The origins of a life-changing decision
Karri and Trefor had grown up in rural villages in southern Ontario and had spent most of their adult careers in major cities. Then came the kind of moment that comes to many couples, when they started to think about what they really wanted to do. “We asked ourselves, is this what our future will look like? Is this what we want?” says Trefor. “So, we started a conversation about the kind of life we wanted to be living.”
First, they had to get clear on non-negotiables like desiring more time outdoors. “And maybe we were also feeling a little nostalgic, hoping to get that hometown feel again,” Trefor explains. “Then, one ugly February day, we were just sitting around in the gloominess, reading. I think we might even have still been in our pajamas. I don’t know what possessed me, but I went on MLS and did a property search with criteria I’d never used before, in a region I’d never set foot in. A bunch of listings popped up and when I clicked on this one rural listing in particular, I told my wife, ‘We’ve got to go look at this right away!’”
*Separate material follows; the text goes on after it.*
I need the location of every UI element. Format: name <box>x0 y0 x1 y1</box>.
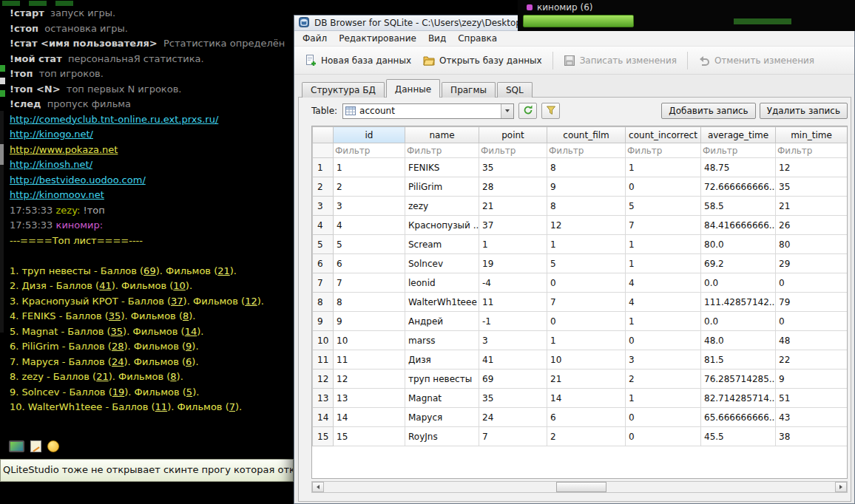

An hour later, they knocked on the door and said, “Hi! We’d like to buy some eggs (using the “Eggs for sale” sign at the end of the driveway as their “in”) — and your farm.”
Trefor says the owner laughed, but after a quick word to say the house wasn’t really ready to be shown yet, warmly invited them to explore the farm.
Trefor says, “When we stepped out around the house, the farm opened onto the Gatineau Hills, with the valley dipping out to the river and the vineyard rolling down the side of the hill. It was staggering — and we knew in that moment this was the place.”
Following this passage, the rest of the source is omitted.